Faculdade de Ciências Agrárias e Veterinárias (FCAV – Unesp)
E-mail oliveira@fcav.unesp.br
Telefone (16) 3209-8099

Rogério Mascia Silveira
Imprensa Oficial – Conteúdo Editorial

Reportagem publicada originalmente na página I do Poder Executivo I e II do Diário Oficial do Estado de SP do dia 19/03/2016. (PDF)

Estado simplifica cobrança do ICMS das usinas

Nova regra facilita o planejamento e a operação do setor sucroenergético. Cogeração de energia também será beneficiada

Publicado no dia 4, no Diário Oficial, o Decreto nº 61.104/2015 alterou as regras do Imposto sobre Circulação de Mercadorias e Serviços (ICMS) para o setor sucroenergético. Sem renúncia fiscal, a medida simplificou a cobrança do tributo estadual para as 180 usinas sediadas em território paulista.

A principal mudança é a época de pagamento do ICMS pelas usinas, que foi diferido (prorrogado). Antes, todas as operações de venda de matérias-primas e de subprodutos eram tributadas nas etapas intermediárias da cadeia produtiva.
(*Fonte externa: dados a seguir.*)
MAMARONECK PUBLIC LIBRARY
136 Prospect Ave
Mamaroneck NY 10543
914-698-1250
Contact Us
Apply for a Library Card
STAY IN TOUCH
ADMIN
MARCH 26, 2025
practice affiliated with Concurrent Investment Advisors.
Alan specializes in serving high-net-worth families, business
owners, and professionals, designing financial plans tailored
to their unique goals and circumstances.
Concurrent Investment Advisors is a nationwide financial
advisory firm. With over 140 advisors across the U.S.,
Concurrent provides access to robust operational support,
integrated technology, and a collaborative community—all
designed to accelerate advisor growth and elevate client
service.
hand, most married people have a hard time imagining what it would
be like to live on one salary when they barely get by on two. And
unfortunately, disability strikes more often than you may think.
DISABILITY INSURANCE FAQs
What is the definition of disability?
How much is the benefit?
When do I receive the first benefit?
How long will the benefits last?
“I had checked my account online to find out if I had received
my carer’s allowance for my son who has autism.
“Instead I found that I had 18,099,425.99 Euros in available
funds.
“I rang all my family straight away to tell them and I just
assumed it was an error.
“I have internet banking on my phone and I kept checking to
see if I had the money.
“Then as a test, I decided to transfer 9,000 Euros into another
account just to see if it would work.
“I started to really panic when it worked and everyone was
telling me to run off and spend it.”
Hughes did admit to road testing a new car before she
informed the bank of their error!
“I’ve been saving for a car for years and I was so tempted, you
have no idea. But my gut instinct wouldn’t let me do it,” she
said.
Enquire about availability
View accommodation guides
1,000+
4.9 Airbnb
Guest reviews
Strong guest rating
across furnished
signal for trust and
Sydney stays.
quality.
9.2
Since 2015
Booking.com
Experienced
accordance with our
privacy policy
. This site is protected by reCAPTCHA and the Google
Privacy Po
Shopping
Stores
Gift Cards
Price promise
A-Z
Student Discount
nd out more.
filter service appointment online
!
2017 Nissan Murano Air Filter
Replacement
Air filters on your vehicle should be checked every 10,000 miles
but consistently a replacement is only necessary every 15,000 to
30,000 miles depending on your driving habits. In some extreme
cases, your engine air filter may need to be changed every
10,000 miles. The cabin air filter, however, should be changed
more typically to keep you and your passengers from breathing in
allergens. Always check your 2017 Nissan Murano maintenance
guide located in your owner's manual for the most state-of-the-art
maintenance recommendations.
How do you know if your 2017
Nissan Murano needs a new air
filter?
Com o decreto, essas operações passaram a ser cobradas após a comercialização do produto final – venda do açúcar, do álcool e da eletricidade provenientes da cogeração.

Além da cana, o adiamento do pagamento do ICMS foi estendido para outras matérias-primas usadas pelo setor sucroalcooleiro – milho, eucalipto, sorgo sacarino, palha, cavaco e outros resíduos da colheita. A nova regra, com a cobrança posterior, abrange também outros subprodutos dos processos industriais de produção de açúcar, álcool e geração de energia limpa a partir de biomassa, como o melaço e o bagaço de cana.

Tributação unificada

O Estado de São Paulo é o maior produtor de cana, açúcar e etanol do mundo. Em 2014, o setor sucroenergético respondeu por 0,66% (R$ 787 milhões) dos R$ 119 bilhões arrecadados pelo Fisco estadual com o ICMS no período. O supervisor de combustíveis e sucroenergéticos da Secretaria Estadual da Fazenda, agrônomo Luís Cláudio Rodrigues de Carvalho, explica que o conceito principal da mudança é facilitar o planejamento e a operação de todo o setor.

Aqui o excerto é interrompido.